とは言っても、初対面から試乗を終えた現在まで、僕の1シリーズクーペに対する印象は決してネガティブではない。何はともあれ、ノッチバックの落ち着いた雰囲気が良い。その均整の取れたプロポーションのせいか、前後異サイズの18インチタイヤを履き、エアロパーツを纏うMスポーツでも、さほど派手に感じさせないのも好みだ。

それにもうひとつ。1シリーズクーペには、以前どこかで見たような懐かしさを感じさせる部分がある。この既視感は何だろうとここしばらく考えていたのだけど、それがつい先日、愛犬の散歩中に解決した。

春めいた日差しに誘われて迷い込んだ住宅街の片隅に、懐かしいマルニ(BMW2002)を発見した時だった。1シリーズでは初の北米進出モデルとなるクーペが、その昔アメリカ人の心をつかんだ2002をデザイン的なモチーフとしていることはすでに聞いていた。
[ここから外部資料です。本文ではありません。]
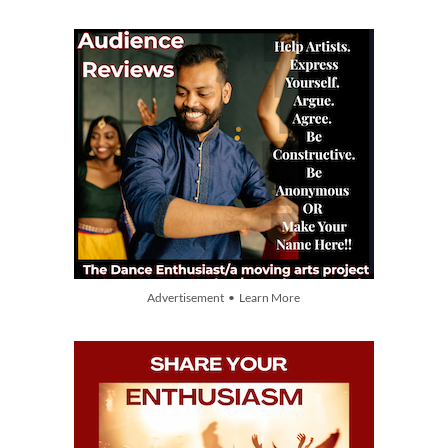
Advertisement • Learn More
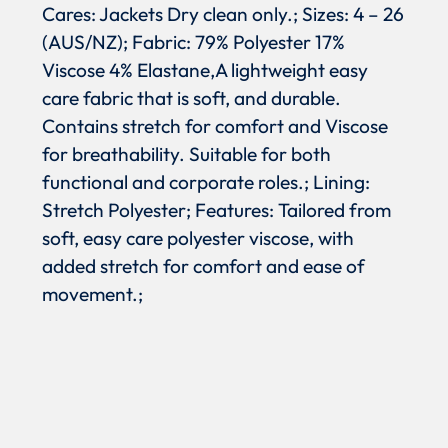
Cares: Jackets Dry clean only.; Sizes: 4 – 26
(AUS/NZ); Fabric: 79% Polyester 17%
Viscose 4% Elastane,A lightweight easy
care fabric that is soft, and durable.
Contains stretch for comfort and Viscose
for breathability. Suitable for both
functional and corporate roles.; Lining:
Stretch Polyester; Features: Tailored from
soft, easy care polyester viscose, with
added stretch for comfort and ease of
movement.;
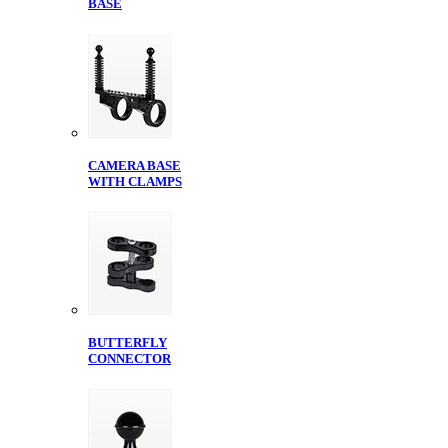
BASE
CAMERA BASE
WITH CLAMPS
BUTTERFLY
CONNECTOR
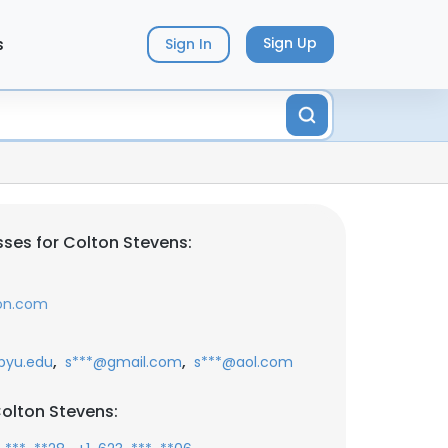
s
Sign Up
Sign In
ses for Colton Stevens:
ion.com
,
,
byu.edu
s***@gmail.com
s***@aol.com
olton Stevens:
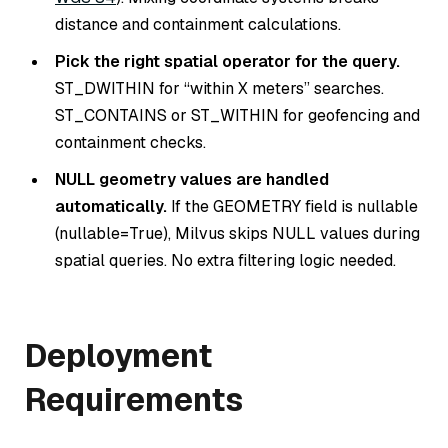
distance and containment calculations.
Pick the right spatial operator for the query.
ST_DWITHIN for “within X meters” searches.
ST_CONTAINS or ST_WITHIN for geofencing and
containment checks.
NULL geometry values are handled
automatically.
If the GEOMETRY field is nullable
(nullable=True), Milvus skips NULL values during
spatial queries. No extra filtering logic needed.
Deployment
Requirements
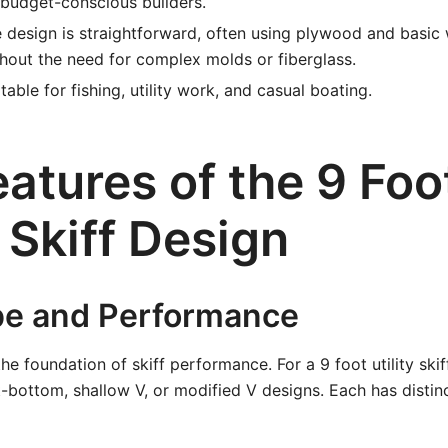
 budget-conscious builders.
 design is straightforward, often using plywood and basi
hout the need for complex molds or fiberglass.
table for fishing, utility work, and casual boating.
atures of the 9 Foo
y Skiff Design
pe and Performance
the foundation of skiff performance. For a 9 foot utility ski
t-bottom, shallow V, or modified V designs. Each has distin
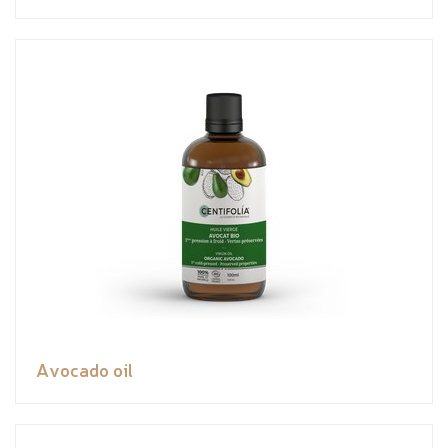
Avocado oil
しかし60年代にデビューしたマルニは呆れるほどの直線基調で、グリーンエリアを大きく取るために各ピラーも細く華奢な印象。しかもノーズは、当時のBMWの流儀に倣った逆スラント。1シリーズクーペとは、当然ながらまったく違うテイストだ。にもかかわらず、住宅街で再会したマルニと1シリーズクーペには、共通する雰囲気が強く感じられたのだ。

とくにドアを心持ち短く、リアクオーターパネルの面積を大きく取った2ドアセダン的なプロポーションが軽快感をよりいっそう際立たせている点や、5ドアではリアピラーでフェードアウトしてしまうショルダーラインをトランクリッドまで回し込んでいるあたりは、まぎれもなくマルニのDNAを感じさせる部分だ。

画像: 135iクーペ(右)と335iセダン。リアエンドまで回り込んだショルダーラインが1シリーズクーペの特徴。3シリーズのボディが大きくなったこともあり、1シリーズクーぺのコンパクトさに魅力を感じるファンも多いことだろう。

135iクーペ(右)と335iセダン。リアエンドまで回り込んだショルダーラインが1シリーズクーペの特徴。3シリーズのボディが大きくなったこともあり、1シリーズクーぺのコンパクトさに魅力を感じるファンも多いことだろう。